Only the lines below starting at the one containing "DIAMANTINOS (227, 35)" and ending at the one containing "Pisos Industrias y Comercios (878, 653)" belong in the answer, each copied exactly.

Saved data entries:
──────
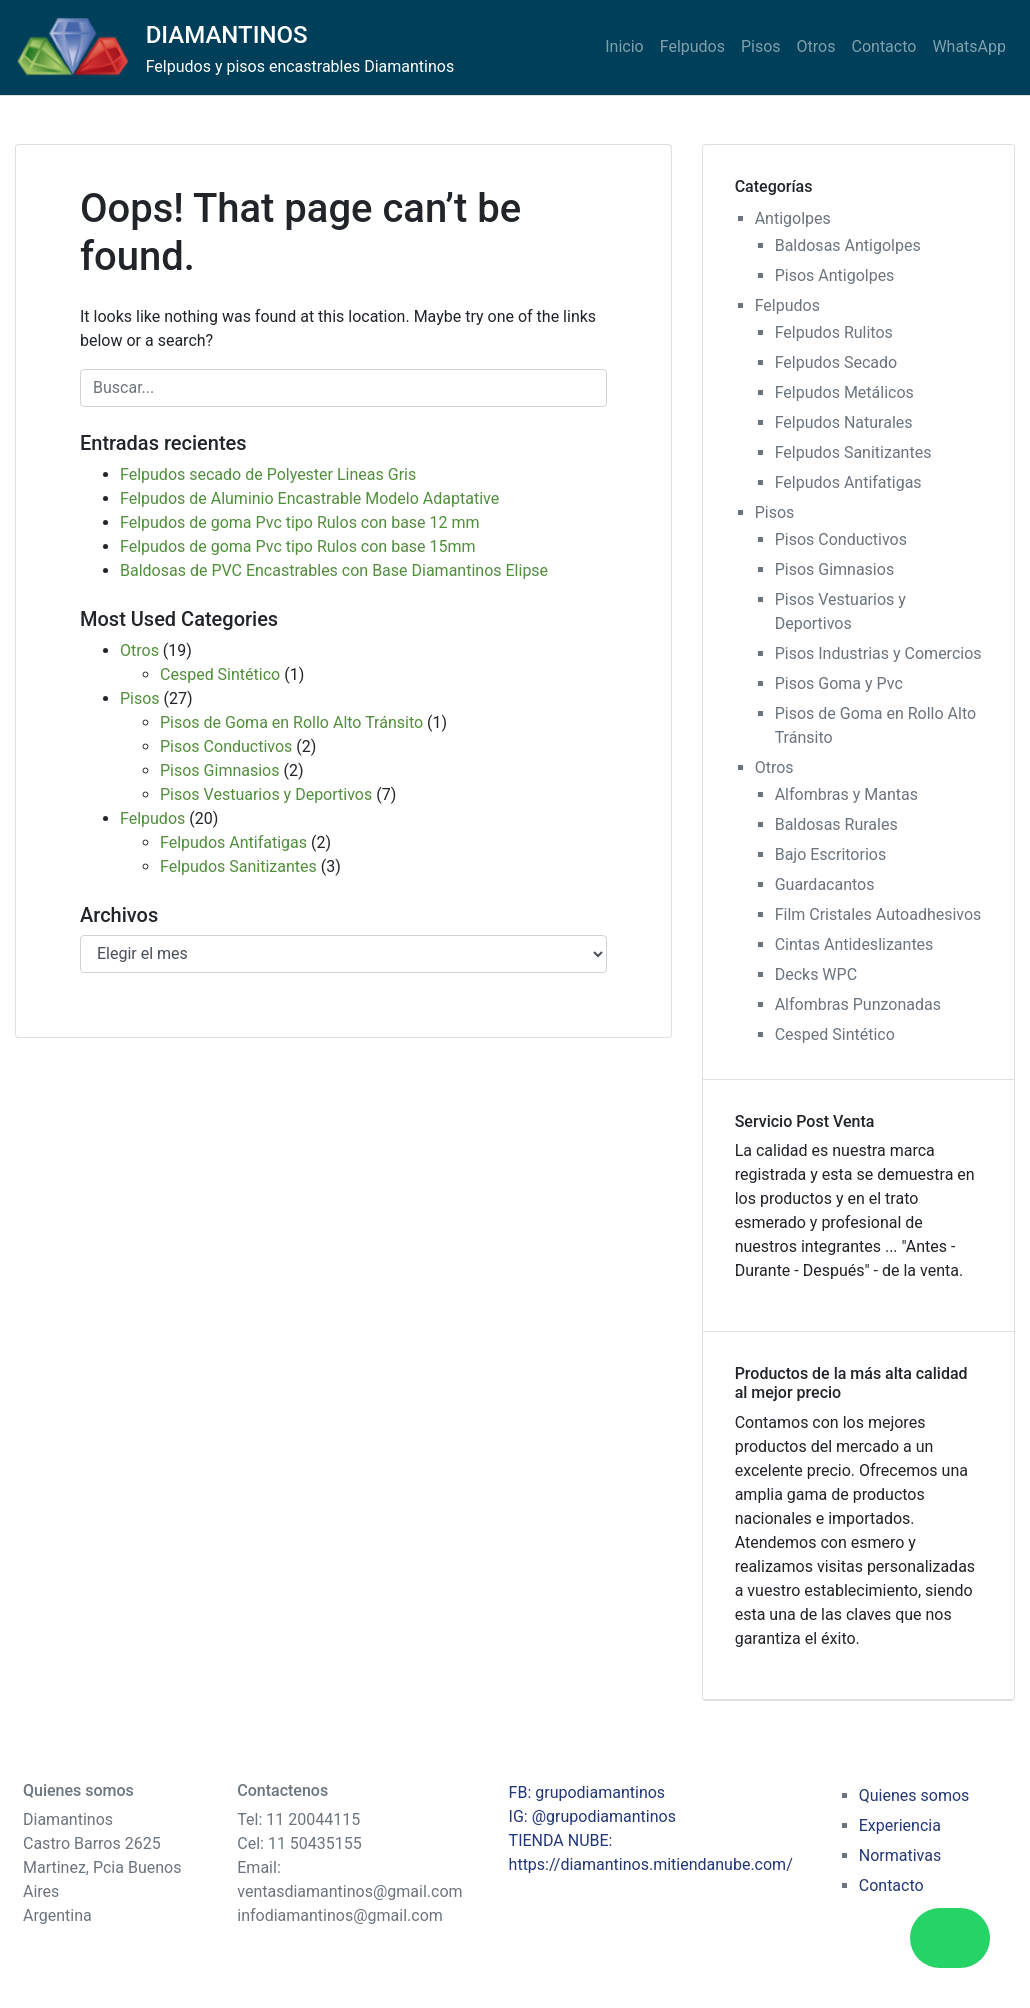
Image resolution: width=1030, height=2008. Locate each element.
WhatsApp (969, 46)
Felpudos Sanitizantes (238, 866)
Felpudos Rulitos (834, 332)
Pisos (761, 46)
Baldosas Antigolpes (848, 245)
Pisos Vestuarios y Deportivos (266, 794)
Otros (816, 46)
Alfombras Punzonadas (858, 1004)
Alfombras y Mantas (846, 794)
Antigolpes (793, 218)
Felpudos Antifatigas (233, 842)
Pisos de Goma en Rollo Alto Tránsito (291, 722)
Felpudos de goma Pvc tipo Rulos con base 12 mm (300, 522)
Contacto (884, 46)
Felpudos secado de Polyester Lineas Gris (268, 474)
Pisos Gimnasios (219, 770)
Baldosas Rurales (836, 824)
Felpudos (692, 46)
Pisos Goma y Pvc (839, 683)
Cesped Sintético (220, 674)
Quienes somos (914, 1795)
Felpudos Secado (836, 362)
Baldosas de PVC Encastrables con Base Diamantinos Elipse (334, 570)
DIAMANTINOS (227, 35)
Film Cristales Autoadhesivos (878, 914)
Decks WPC (816, 974)
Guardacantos (825, 884)
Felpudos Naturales (844, 422)
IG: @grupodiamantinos (592, 1816)
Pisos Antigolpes (835, 275)
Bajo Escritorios (831, 854)
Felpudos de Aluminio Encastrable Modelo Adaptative (309, 498)
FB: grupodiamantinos (587, 1792)
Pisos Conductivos (226, 746)
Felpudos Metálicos (844, 392)
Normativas (900, 1855)
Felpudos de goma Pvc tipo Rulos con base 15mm (298, 546)
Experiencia (900, 1825)
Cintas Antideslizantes (854, 944)
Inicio (624, 46)
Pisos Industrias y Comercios (878, 653)
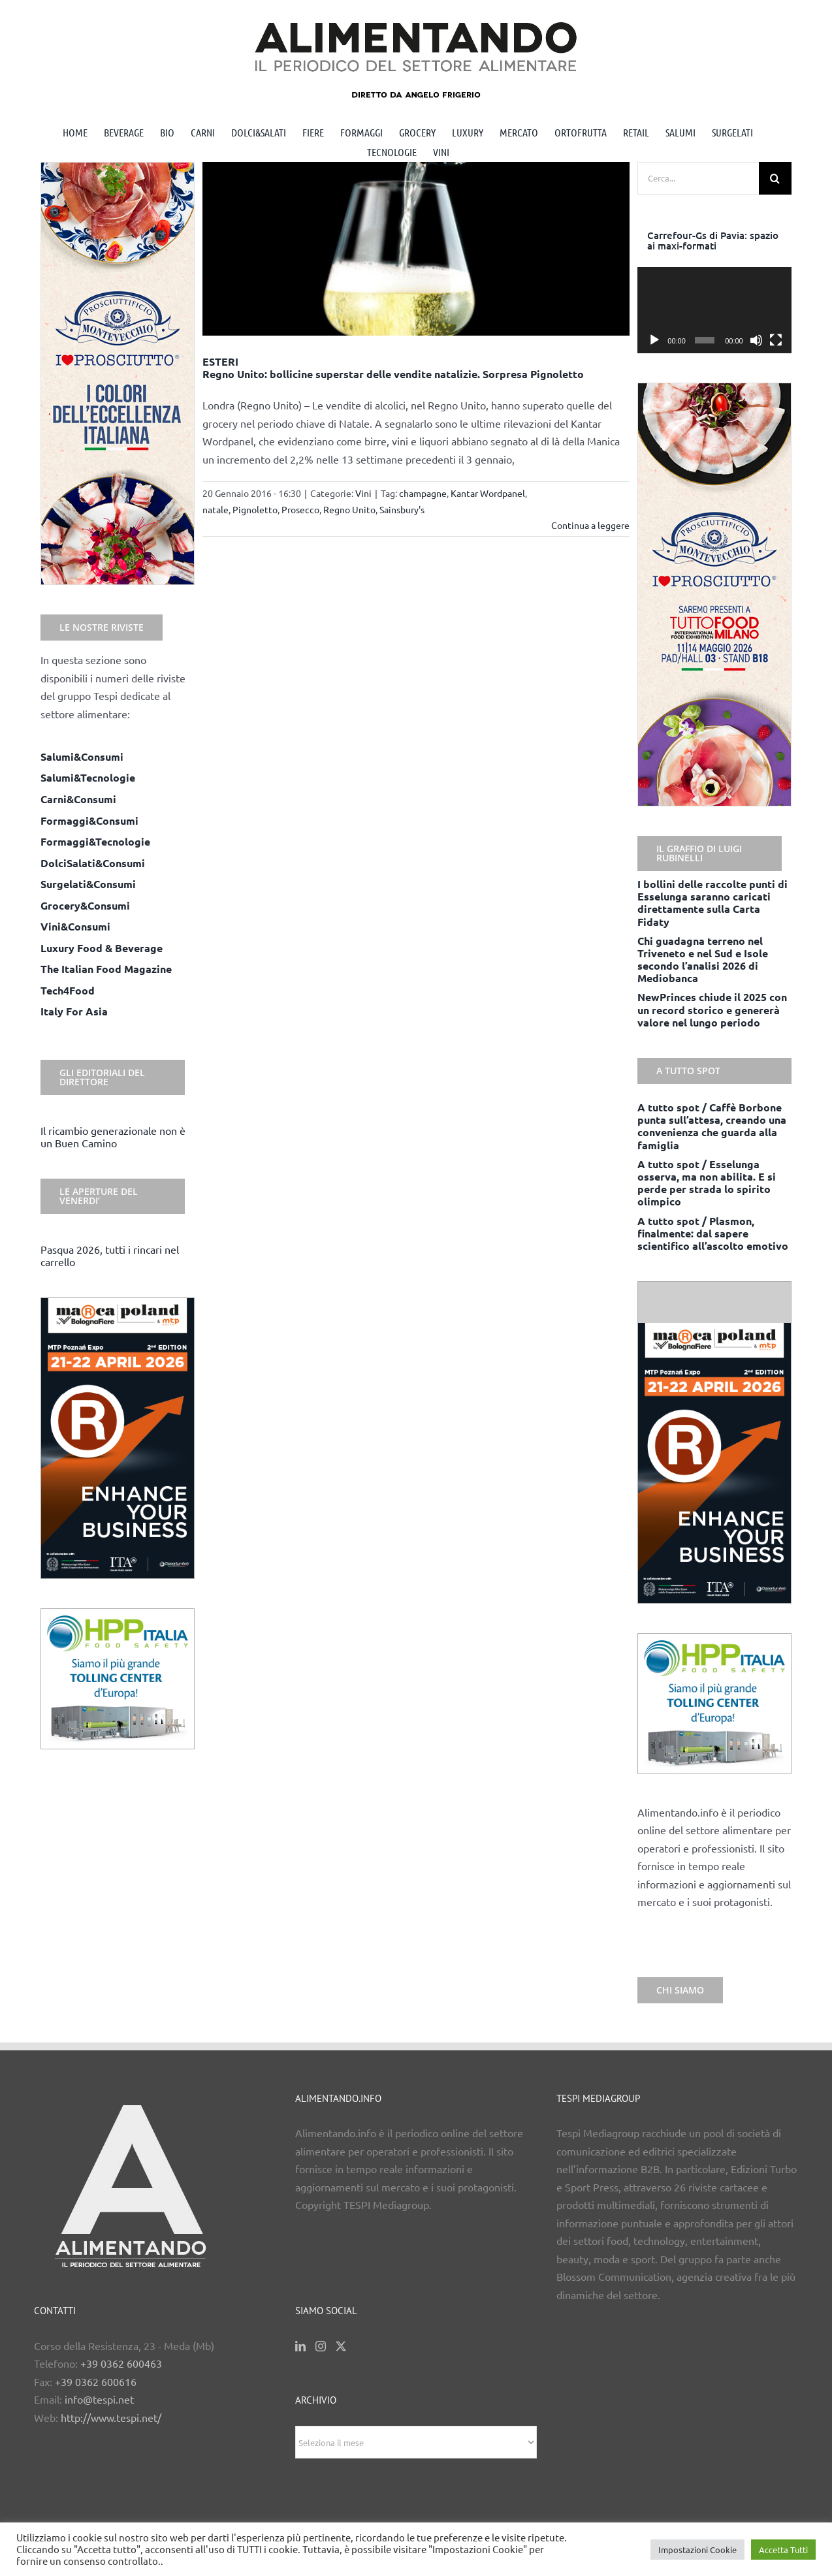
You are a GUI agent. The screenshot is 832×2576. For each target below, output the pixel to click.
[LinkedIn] (300, 2346)
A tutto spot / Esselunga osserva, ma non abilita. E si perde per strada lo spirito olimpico (706, 1183)
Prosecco (300, 509)
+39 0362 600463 (121, 2363)
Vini (363, 493)
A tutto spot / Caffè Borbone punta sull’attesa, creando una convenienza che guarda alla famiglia (711, 1126)
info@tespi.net (99, 2399)
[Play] (654, 340)
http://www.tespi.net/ (111, 2417)
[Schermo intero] (775, 340)
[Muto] (756, 340)
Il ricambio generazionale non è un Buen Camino (112, 1136)
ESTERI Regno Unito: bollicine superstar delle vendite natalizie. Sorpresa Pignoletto (393, 368)
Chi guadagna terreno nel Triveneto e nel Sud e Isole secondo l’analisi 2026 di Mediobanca (702, 959)
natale (215, 509)
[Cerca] (775, 178)
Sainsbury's (401, 509)
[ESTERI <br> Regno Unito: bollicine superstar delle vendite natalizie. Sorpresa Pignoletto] (416, 249)
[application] (714, 310)
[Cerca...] (698, 178)
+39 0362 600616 (95, 2381)
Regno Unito (349, 509)
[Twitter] (341, 2346)
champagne (423, 493)
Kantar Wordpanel (488, 493)
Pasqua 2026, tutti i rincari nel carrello (109, 1255)
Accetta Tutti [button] (783, 2549)
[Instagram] (320, 2346)
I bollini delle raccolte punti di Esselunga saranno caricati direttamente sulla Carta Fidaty (712, 903)
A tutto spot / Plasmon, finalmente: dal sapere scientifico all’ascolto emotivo (712, 1233)
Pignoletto (255, 509)
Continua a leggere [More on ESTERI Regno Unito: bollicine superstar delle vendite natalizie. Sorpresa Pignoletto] (590, 525)
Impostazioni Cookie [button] (697, 2549)
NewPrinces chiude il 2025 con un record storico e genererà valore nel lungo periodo (712, 1009)
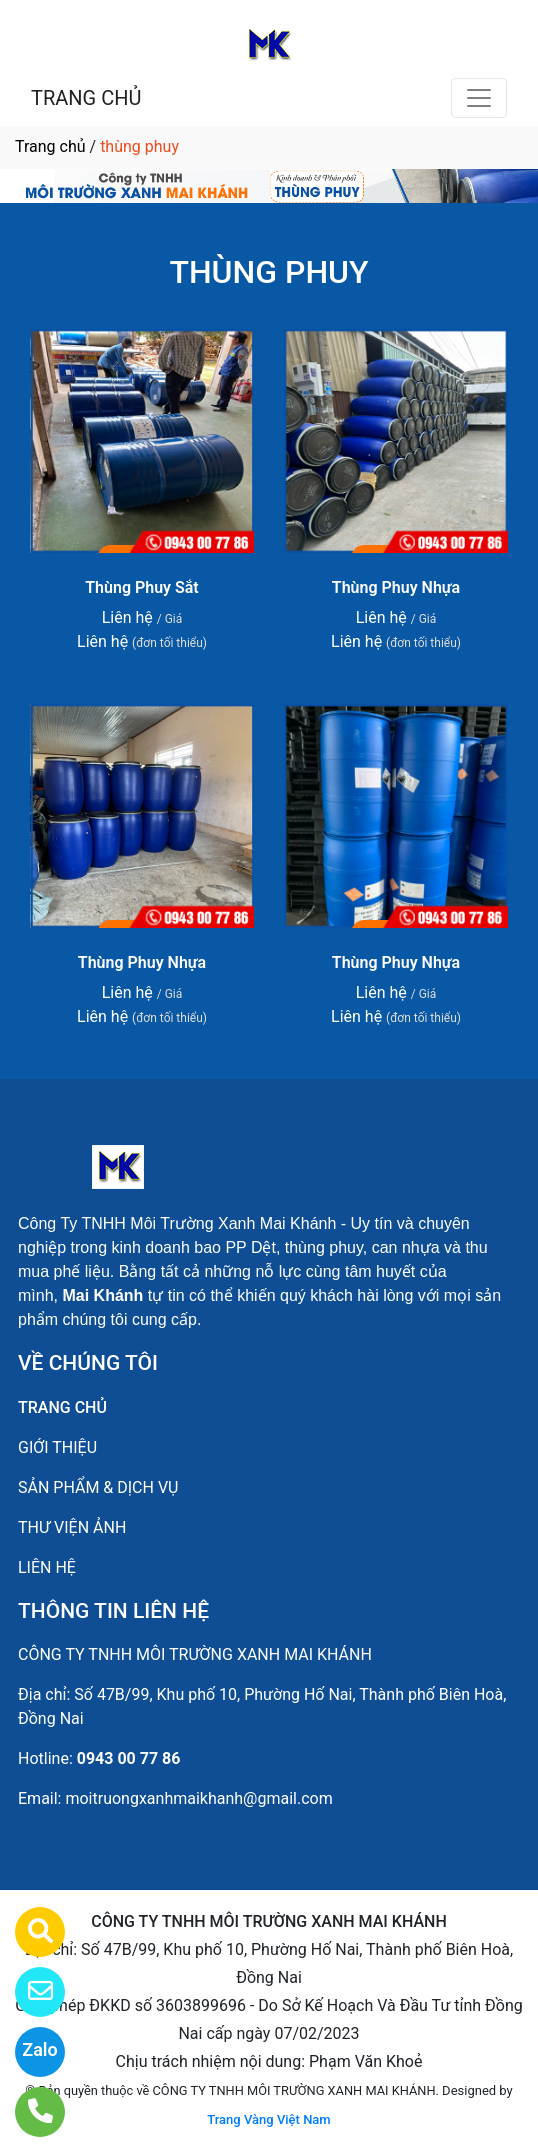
──────
Solution for this problem:
DIAMANTINOS (227, 35)
Film Cristales Autoadhesivos (878, 914)
Decks WPC (816, 974)
Guardacantos (825, 884)
Felpudos Naturales (844, 422)
IG: @grupodiamantinos (592, 1816)
Pisos Antigolpes (835, 275)
Bajo Escritorios (831, 854)
Felpudos de Aluminio Encastrable Modelo Adaptative (309, 498)
FB: grupodiamantinos (587, 1792)
Pisos Conductivos (226, 746)
Felpudos Metálicos (844, 392)
Normativas (900, 1855)
Felpudos de goma Pvc tipo Rulos con base 15mm (298, 546)
Experiencia (900, 1825)
Cintas Antideslizantes (854, 944)
Inicio (624, 46)
Pisos Industrias y Comercios (878, 653)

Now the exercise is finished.